Wednesday, March 3, 2010

Seem to Go


He was trapped in the house for a year. A whole year of seeing nothing of the outside world but this tree that blocked his window.

He had servants, servants who brought him food, brought him everything he could ever need. Being under house arrest was not so bad, he thought, as everything was brought to him anyway. Just that hateful tree that was in front of his window and blocked his view. It lit his whole room up with this disgusting green every morning, and at sunset, splotched colors across the wall.

He hated it, and ordered his servants to cut it down. Over and over he would commmand 'cut it down!' but to no avail. His servants would only reply "the tree is beautiful."

But he never listened to them. He knew what was beyond the tree, he remembers from before his imprisonment. It was a lovely field of flowers that seemed to go on for miles. He didn't understand why the servants would not just cut the tree down and let him see the world.

After weeks and weeks of prying at the servants, he finally cracked and said 'if you don't cut down that tree, i'm firing all of you'. And that was it. The servants cut down the tree in the middle of the night, while the man was sleeping. He dreamt of seeing the field of flowers in the morning, of seeing people outside other than his servants.

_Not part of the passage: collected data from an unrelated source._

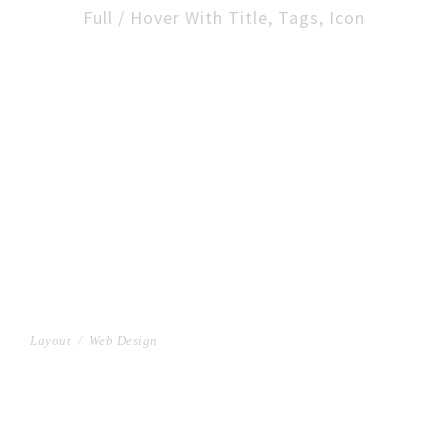
Full / Hover With Title, Tags, Icon
FULL IMAGE STYLE TWO
Layout
/
Web Design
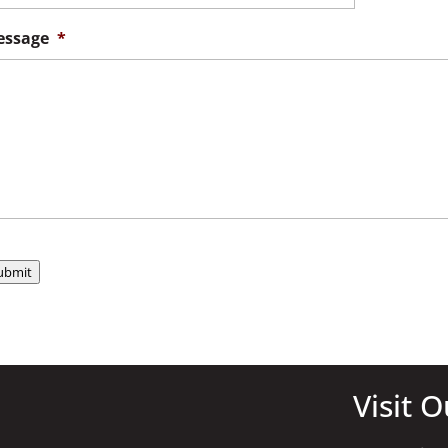
ssage
*
ubmit
Visit O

And when he woke up, the green was not there. His room was the color of the walls, and he knew the tree was gone. He was so excited to see outside the window, he looked out with his face smilng. But, to his dismay, all he could see was a solid wall of concrete. A concrete wall was all he could see beyond his window. He called to his servants

'What is this?' he asked. The servant replied 'While you were imprisoned, the city built over the field. The concrete wall you are seeing is the side of a building. The tree you ordered us to cut down, was the last thing remaining from the country and the field.'

And that was all there was. A concrete wall. The man missed the tree so much, but it was his own orders that caused it to be cut down. He missed waking up to the beautiful forest color, he missed the colors cascading around his wall. He now realized how pretty they were. He now realized that he couldn't hear birds singing anymore, as they have nowhere to nest. He had cut down the most beautiful thing in his life, only in exchange for a wall of nothing.

He cried. He knew that he had done the wrong thing. He knew now that you should hold onto what you have, because you never know what it's like without them. He should've listened.

The man's imprisonment was over in another year, and the first thing he did, was go right in between his house and the large building next to it, and he planted a tree.